Work out how many lines in the records include the word "bagajele", then answer with nothing but that number.

(Saved entries)
----------------------------------------

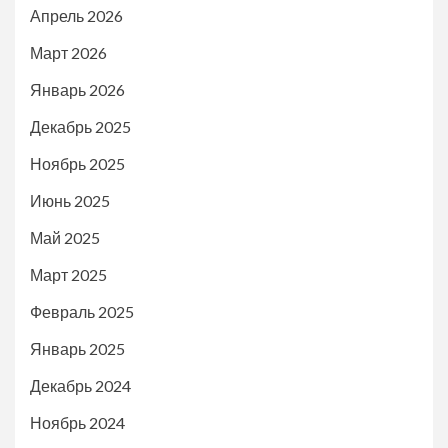
Апрель 2026
Март 2026
Январь 2026
Декабрь 2025
Ноябрь 2025
Июнь 2025
Май 2025
Март 2025
Февраль 2025
Январь 2025
Декабрь 2024
Ноябрь 2024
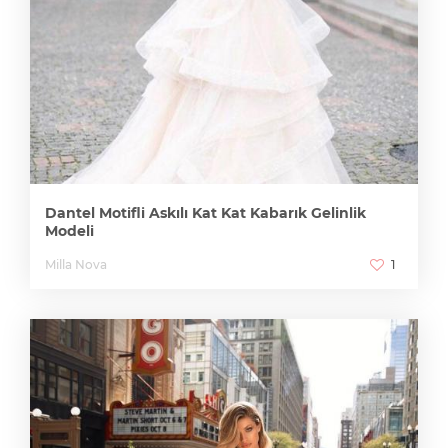
Dantel Motifli Askılı Kat Kat Kabarık Gelinlik
Modeli
Milla Nova
1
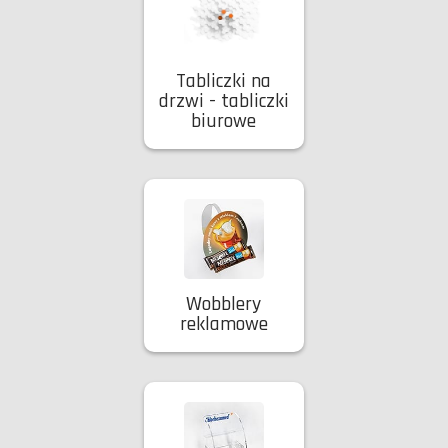
Tabliczki na
drzwi - tabliczki
biurowe
Wobblery
reklamowe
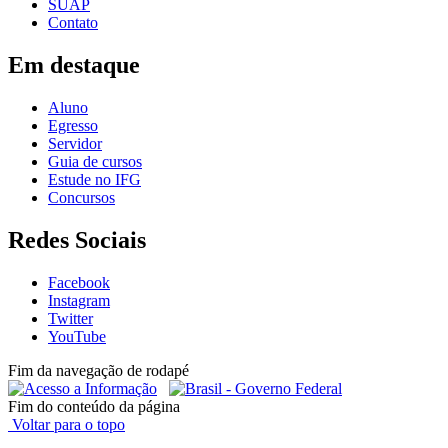
SUAP
Contato
Em destaque
Aluno
Egresso
Servidor
Guia de cursos
Estude no IFG
Concursos
Redes Sociais
Facebook
Instagram
Twitter
YouTube
Fim da navegação de rodapé
Fim do conteúdo da página
Voltar para o topo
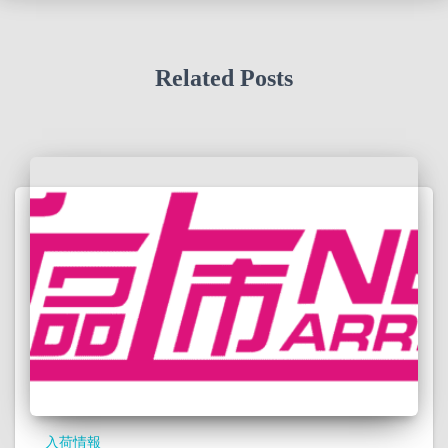
Related Posts
入荷情報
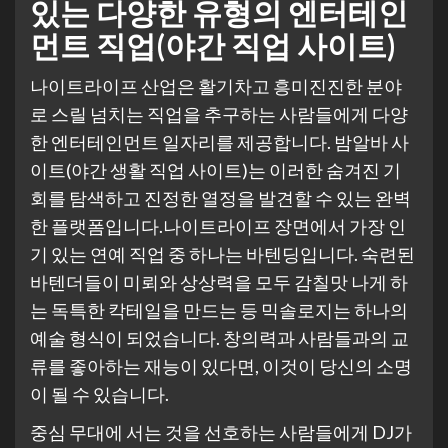
있는 다양한 유형의 엔터테인
먼트 직업(야간 직업 사이트)
나이트라이프 산업은 활기차고 흥미진진한 분야
로 스릴 넘치는 직업을 추구하는 사람들에게 다양
한 엔터테인먼트 일자리를 제공합니다. 밤알바 사
이트(야간 생활 직업 사이트)는 이러한 숨겨진 기
회를 탐색하고 진정한 열정을 발견할 수 있는 완벽
한 플랫폼입니다.나이트라이프 장면에서 가장 인
기 있는 연예 직업 중 하나는 바텐딩입니다. 숙련된
바텐더들이 미뢰와 상상력을 모두 감칠맛 나게 하
는 독특한 칵테일을 만드는 등 믹솔로지는 하나의
예술 형식이 되었습니다. 창의력과 사람들과의 교
류를 좋아하는 재능이 있다면, 이것이 당신의 소명
이 될 수 있습니다.
중심 무대에 서는 것을 선호하는 사람들에게 DJ가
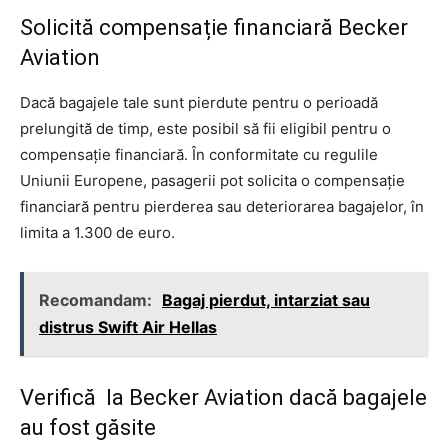
Solicită compensație financiară Becker
Aviation
Dacă bagajele tale sunt pierdute pentru o perioadă
prelungită de timp, este posibil să fii eligibil pentru o
compensație financiară. În conformitate cu regulile
Uniunii Europene, pasagerii pot solicita o compensație
financiară pentru pierderea sau deteriorarea bagajelor, în
limita a 1.300 de euro.
Recomandam:
Bagaj pierdut, intarziat sau
distrus Swift Air Hellas
Verifică la Becker Aviation dacă bagajele
au fost găsite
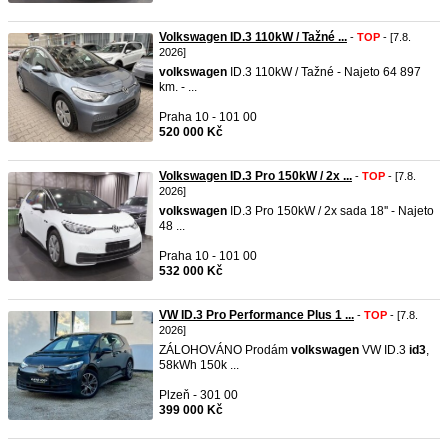
Volkswagen ID.3 110kW / Tažné ...
-
TOP
- [7.8.
2026]
volkswagen
ID.3 110kW / Tažné - Najeto 64 897
km. - ...
Praha 10 - 101 00
520 000 Kč
Volkswagen ID.3 Pro 150kW / 2x ...
-
TOP
- [7.8.
2026]
volkswagen
ID.3 Pro 150kW / 2x sada 18'' - Najeto
48 ...
Praha 10 - 101 00
532 000 Kč
VW ID.3 Pro Performance Plus 1 ...
-
TOP
- [7.8.
2026]
ZÁLOHOVÁNO Prodám
volkswagen
VW ID.3
id3
,
58kWh 150k ...
Plzeň - 301 00
399 000 Kč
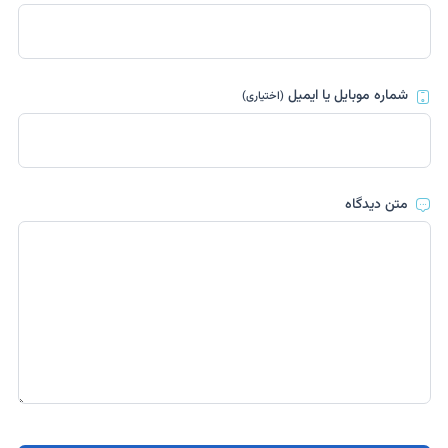
شماره موبایل یا ایمیل
(اختیاری)
متن دیدگاه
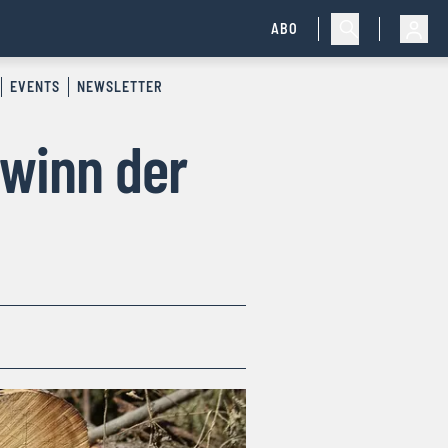
ABO
EVENTS
NEWSLETTER
winn der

----------------------------------------

■ **Final answer**
2